REPUBLIKA.CO.ID, Peningkatan kualitas guru perlu terus diupayakan.
Akhlak dan moralitas, adalah ruh dari eksistensi sebuah komunitas. Bila akhlak tak lagi diindahkan, keberadaan mereka berarti ketiadaan. Akhlak ini pulalah yang dinilai raib dari sebagian pelajar.
Pelajaran tentang pekerti kurang ditanamkan sebagai sebuah nilai hidup. Ini disinyalir menjadi salah satu penyebab maraknya aksi tawuran di kalangan pelajar.

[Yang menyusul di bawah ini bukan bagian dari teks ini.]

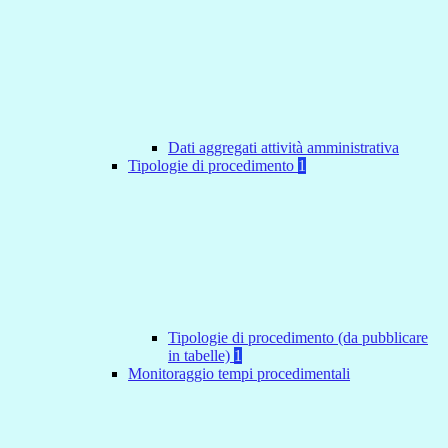
Dati aggregati attività amministrativa
Tipologie di procedimento
1
Tipologie di procedimento (da pubblicare
in tabelle)
1
Monitoraggio tempi procedimentali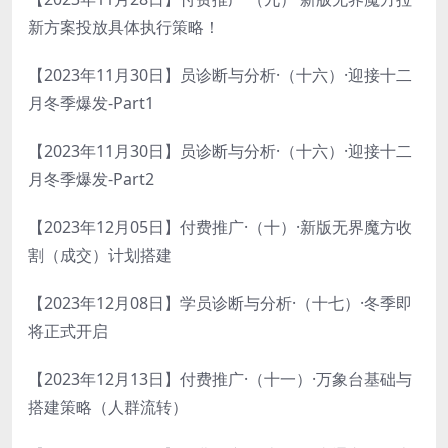
新方案投放具体执行策略！
【2023年11月30日】员诊断与分析·（十六）·迎接十二
月冬季爆发-Part1
【2023年11月30日】员诊断与分析·（十六）·迎接十二
月冬季爆发-Part2
【2023年12月05日】付费推广·（十）·新版无界魔方收
割（成交）计划搭建
【2023年12月08日】学员诊断与分析·（十七）·冬季即
将正式开启
【2023年12月13日】付费推广·（十一）·万象台基础与
搭建策略（人群流转）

Menurut Pengamat Pendidikan, Prof Yunan Yusuf, pengajaran dan penanaman akhlak di sekolah-sekolah masih terhenti pada cara kognitif. Pelajaran pekerti belum menyentuh sisi afektif dan psikomotorik. “Akibatnya, studi akhlak yang diajarkan sebatas teori dan mengisi rapor,” ujarnya.
Prof Yunan menegaskan, persoalan tidak terletak pada kurikulum pendidikan. Struktur standar nasional pendidikan dan standar isi dan kompetensi lulusan telah meletakkan keseimbangan antara ketiga aspek sekaligus, yaitu kognitif, afektif, dan psikomotorik.
Ini di tambah pula dengan pengayaan dan keterampilan. Artinya, memang kurikulum sudah memadai bila diterapkan sesuai standar yang ada. Masalahnya, kata Yunan, pelak sanaan kurikulum tersebut belum dijalankan maksimal sesuai dengan target dan harapan para guru.
Ia menilai perlu peningkatan profesionalisme guru, terutama menyangkut kompetensi moralitas. Ini penting agar para pendidik tersebut tidak hanya menekankan aspek kognitif dalam pembelajaran mereka. “Perbaiki dan tingkatkan kualitas guru,” saran Guru besar UIN Syarif Hidayatullah Jakarta ini.
Menurutnya, penting pula menciptakan hubungan antara guru dan murid, seperti tradisi yang berlaku di madrasah. Keterikatan antara pelajar dan pendidik di lembaga itu membantu upaya penanaman akhlak tiap pelajar.
Akan lebih maksimal lagi bila didukung dengan upaya penambahan ekstrakulikuler yang bertujuan mendorong kebersamaan siswa. Tidak hanya di internal sekolah, tetapi juga eksternal lembaga hingga ke tingkat nasional.